Poicephalus “Big Parrots in Small Packages”.
Find out why these African parrots can be the “poi-fect” pet.
“UNLIKE MY QUAKER PARROT, Jellibean rarely screeches,” says
Virginian Janet Corthon of her 4-year-old female red-bellied parrot.
“ Jellibean really only talks when she has something to say or feels
that I’m ignoring her. She is so quiet that several times when she
was out of her cage and hidden from view, I thought I would never
“Casey likes to swing from his toys, flip over on his back
and juggle his toys with his feet,” says owner Marianne Hancock of
Florida about her 2-year-old male Senegal parrot. “He’ll run, hop,
flap and screech when he’s wound up about something. I just love his
wild and zany personality.”
Jellibean and Casey are both members of the Poicephalus
genus, a group of parrots consisting of nine individual species, all
from Africa.

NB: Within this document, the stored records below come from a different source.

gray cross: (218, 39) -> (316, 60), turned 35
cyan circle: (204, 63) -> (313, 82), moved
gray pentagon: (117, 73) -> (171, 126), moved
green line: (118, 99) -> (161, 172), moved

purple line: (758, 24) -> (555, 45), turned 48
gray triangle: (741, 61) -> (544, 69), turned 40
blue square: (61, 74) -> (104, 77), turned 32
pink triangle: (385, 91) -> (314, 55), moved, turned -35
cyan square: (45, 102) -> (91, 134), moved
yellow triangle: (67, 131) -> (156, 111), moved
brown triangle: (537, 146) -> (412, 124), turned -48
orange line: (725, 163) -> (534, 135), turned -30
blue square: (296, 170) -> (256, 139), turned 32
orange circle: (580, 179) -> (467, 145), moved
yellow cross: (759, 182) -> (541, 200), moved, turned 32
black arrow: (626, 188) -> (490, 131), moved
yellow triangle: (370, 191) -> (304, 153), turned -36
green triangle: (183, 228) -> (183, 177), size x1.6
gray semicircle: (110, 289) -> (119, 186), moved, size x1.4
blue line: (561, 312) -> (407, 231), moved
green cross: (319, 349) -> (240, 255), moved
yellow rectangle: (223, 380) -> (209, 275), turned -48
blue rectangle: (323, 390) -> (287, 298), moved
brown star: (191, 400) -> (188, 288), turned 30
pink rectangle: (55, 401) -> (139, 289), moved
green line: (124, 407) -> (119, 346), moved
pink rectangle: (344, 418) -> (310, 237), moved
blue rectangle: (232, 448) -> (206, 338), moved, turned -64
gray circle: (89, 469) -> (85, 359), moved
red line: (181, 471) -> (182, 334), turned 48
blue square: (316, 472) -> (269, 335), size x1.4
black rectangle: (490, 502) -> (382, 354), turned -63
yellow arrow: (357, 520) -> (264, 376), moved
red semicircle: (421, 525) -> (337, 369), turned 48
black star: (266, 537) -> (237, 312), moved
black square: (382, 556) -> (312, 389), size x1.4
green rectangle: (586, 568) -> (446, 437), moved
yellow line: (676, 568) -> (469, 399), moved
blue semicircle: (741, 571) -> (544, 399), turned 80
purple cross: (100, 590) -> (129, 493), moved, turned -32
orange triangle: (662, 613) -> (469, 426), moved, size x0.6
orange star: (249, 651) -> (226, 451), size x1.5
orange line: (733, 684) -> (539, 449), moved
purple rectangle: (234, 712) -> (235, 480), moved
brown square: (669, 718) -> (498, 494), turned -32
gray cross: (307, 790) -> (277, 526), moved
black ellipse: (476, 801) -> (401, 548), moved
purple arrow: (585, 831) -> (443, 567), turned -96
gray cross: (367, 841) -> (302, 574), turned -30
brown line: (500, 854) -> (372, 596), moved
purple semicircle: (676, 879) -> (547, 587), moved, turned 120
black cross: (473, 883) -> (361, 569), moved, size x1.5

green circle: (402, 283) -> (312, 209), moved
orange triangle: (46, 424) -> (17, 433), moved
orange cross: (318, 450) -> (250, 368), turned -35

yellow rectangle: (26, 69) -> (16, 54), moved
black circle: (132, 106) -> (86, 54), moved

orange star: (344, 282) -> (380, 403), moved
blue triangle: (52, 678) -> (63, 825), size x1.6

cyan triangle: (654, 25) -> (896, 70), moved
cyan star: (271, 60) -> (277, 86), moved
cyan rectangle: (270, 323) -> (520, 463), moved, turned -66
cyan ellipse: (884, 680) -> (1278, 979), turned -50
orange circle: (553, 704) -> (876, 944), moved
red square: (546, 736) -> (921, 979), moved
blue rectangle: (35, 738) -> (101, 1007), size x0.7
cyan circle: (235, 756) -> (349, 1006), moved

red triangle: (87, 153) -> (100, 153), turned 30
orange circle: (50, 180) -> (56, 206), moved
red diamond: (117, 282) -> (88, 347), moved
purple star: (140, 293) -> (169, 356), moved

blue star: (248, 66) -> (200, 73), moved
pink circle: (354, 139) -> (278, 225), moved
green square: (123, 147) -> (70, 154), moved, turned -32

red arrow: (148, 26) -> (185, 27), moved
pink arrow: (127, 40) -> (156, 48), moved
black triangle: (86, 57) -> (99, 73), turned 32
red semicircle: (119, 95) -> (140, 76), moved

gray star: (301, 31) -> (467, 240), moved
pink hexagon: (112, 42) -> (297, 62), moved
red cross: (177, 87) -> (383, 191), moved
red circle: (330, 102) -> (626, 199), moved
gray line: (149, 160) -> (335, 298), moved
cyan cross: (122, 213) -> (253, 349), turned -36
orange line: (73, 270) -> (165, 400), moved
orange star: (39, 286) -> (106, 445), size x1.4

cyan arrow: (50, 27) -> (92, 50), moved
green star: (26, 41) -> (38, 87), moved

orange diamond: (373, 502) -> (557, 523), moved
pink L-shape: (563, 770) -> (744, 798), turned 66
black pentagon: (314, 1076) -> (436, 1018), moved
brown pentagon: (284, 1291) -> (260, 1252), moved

Poicephalus can be found throughout much of the African
continent, from South Africa and Zimbabwe in the south and Kenya and
Tanzania in east-central Africa, to Chad and Sudan in the north and
the Ivory Coast, Ghana and Nigeria in the west.
In the United States, the Senegal, Meyer’s and red-bellied
parrots are the three most commonly found Poicephalus species. Two
less available species are the brown-headed and Jardine’s parrot.
The remaining four Poicephalus species — the Cape, Ruppells,
yellow-faced and Niam-Niam parrots are rarely, if ever, available in
the U.S. pet bird market.
Poicephalus are relatively small parrots, normally around 8
to 9 inches in length. The exceptions are the Jardine’s parrot,
which usually measures between 10 and 12 inches, and the Cape
parrot, which typically measures about 13 inches. But while they
are small in size, owners and breeders of Poicephalus agree that the
birds are big in terms of personality. In fact, Poicephalus parrots
are often referred to as “big parrots in small packages.” They have
all the personality traits that usually draw people to parrots: they
are comical, acrobatic, fun-loving, playful, animated and
gregarious, but without the noise level, mess and expense associated
with many of the larger hookbills.
Susan Clubb, DVM, staff avian veterinarian with Parrot
Jungle and Gardens in Miami, Florida, says Poicephalus are ideal
apartment birds. “They’re small, so their cage isn’t as large, and
it takes up less space,’ she says. “They’re relatively quiet, at
least compared with other parrots. Most of their sounds are low-key
whistles, chirps, squeaks, and assorted chattering, rather than loud
squawks or screams.
Susan Chamberlain, BIRD TALK columnist and owner of two
Senegal parrots, says Poicephalus are a great choice for people who
work all day. “They make good ‘home-alone’ birds for those who want
a parrot but don’t have a lot of time each day to spend with their
pets. Poicephalus tend to keep themselves entertained, and they’re
often less demanding than other parrots.”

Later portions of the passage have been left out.